Teyla only nodded. She only wished these men could get home to their families. With out the device they called a ZMP or as Doctor McKay pronounced it ZedMP, they were trapped in this galaxy. It was her home, but it was not theirs. Their planet Earth seemed to be a truly wondrous place from what she had glimpsed of it from the reality the mist beings had created from Major Sheppard memories. She had felt their disappointment when they had found out that it had all been nothing but a, well, a dream. It would be well to get them to their real home, but for now, they needed to get them back to their home on Atlantis.


Carson did one last check on the harness to the backboard Ford was strapped to. "You just need to relax and let them pull you up. I'll be down here guiding it so you don't get spinnin' around or anything," he told the Lieutenant.

"I'm find, Doc," Ford said, sounding much more relaxed than he did. "It'll be okay. They'll get me up and then Doctor McKay."

Carson nodded. "Aye, they will, lad."

"Beckett, you ready down there?" Sheppard's voice came over the radio.
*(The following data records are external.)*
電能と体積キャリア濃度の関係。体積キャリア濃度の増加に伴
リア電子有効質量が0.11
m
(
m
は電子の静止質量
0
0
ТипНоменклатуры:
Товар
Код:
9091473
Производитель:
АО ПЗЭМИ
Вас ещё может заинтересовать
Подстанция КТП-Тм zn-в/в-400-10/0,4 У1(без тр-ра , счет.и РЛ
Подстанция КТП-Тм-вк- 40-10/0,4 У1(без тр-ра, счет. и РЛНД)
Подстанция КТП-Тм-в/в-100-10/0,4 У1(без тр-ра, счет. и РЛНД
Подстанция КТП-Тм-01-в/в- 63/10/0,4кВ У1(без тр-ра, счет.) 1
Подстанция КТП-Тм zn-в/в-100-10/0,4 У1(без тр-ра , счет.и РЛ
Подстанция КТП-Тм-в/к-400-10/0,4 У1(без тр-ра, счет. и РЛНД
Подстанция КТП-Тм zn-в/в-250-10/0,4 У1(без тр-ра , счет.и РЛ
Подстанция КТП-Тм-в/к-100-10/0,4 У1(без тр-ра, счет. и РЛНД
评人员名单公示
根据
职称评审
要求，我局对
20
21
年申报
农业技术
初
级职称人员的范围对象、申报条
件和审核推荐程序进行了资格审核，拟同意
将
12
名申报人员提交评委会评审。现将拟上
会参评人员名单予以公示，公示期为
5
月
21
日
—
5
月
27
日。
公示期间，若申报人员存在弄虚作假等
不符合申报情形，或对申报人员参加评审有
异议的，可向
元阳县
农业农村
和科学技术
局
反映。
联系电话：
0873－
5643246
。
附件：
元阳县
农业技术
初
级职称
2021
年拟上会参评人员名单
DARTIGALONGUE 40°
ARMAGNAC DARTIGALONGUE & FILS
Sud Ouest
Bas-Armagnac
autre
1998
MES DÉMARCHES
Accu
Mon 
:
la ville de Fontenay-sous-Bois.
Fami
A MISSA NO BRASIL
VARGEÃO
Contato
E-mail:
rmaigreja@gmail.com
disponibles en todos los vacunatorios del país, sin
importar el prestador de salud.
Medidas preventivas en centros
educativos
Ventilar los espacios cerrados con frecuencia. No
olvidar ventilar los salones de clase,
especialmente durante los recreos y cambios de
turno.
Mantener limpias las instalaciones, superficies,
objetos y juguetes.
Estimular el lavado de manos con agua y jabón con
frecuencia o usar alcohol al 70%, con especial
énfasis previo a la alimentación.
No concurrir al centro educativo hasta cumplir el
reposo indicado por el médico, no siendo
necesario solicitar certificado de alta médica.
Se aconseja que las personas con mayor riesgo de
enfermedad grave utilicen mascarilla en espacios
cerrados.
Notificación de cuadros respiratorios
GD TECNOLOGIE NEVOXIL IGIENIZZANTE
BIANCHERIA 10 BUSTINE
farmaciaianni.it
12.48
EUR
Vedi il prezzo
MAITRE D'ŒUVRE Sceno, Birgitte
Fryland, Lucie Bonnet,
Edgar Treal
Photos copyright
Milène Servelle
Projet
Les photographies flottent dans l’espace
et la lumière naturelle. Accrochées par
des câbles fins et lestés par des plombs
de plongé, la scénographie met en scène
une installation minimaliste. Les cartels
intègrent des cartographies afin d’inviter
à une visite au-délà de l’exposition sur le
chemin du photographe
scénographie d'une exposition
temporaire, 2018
"We're ready, Major," he said, looking at Ford and the young man nodded.

"Okay, were we go."

The backboard and Ford lifted slowly and steadily upward. Beckett guided it so it stayed steady. It didn't take them too awfully long to get the injured man raised. Beckett breathed a sigh of relief when he heard, "We've got him."

Carson let go of the rope and walked back over to check on Rodney while they unhooked the harness from the other backboard. He signed. Rodney lay strapped onto the backboard, sleeping peacefully. He leaned up against the wall of the cave, resting his hands lightly against the rough stone surface. He stretched a little and brushed his hand against something smooth. He turned a little and laid his palm against it. A deep rumbling filled the chamber and floor under him began to move and shift.

"Oh, no. No. No! Don't do this," he said, slapping his hand against the smooth panel again, but lights started to blink inside it and then more lit up around him. Oh, crap! What did his stupid Ancient's gene do now?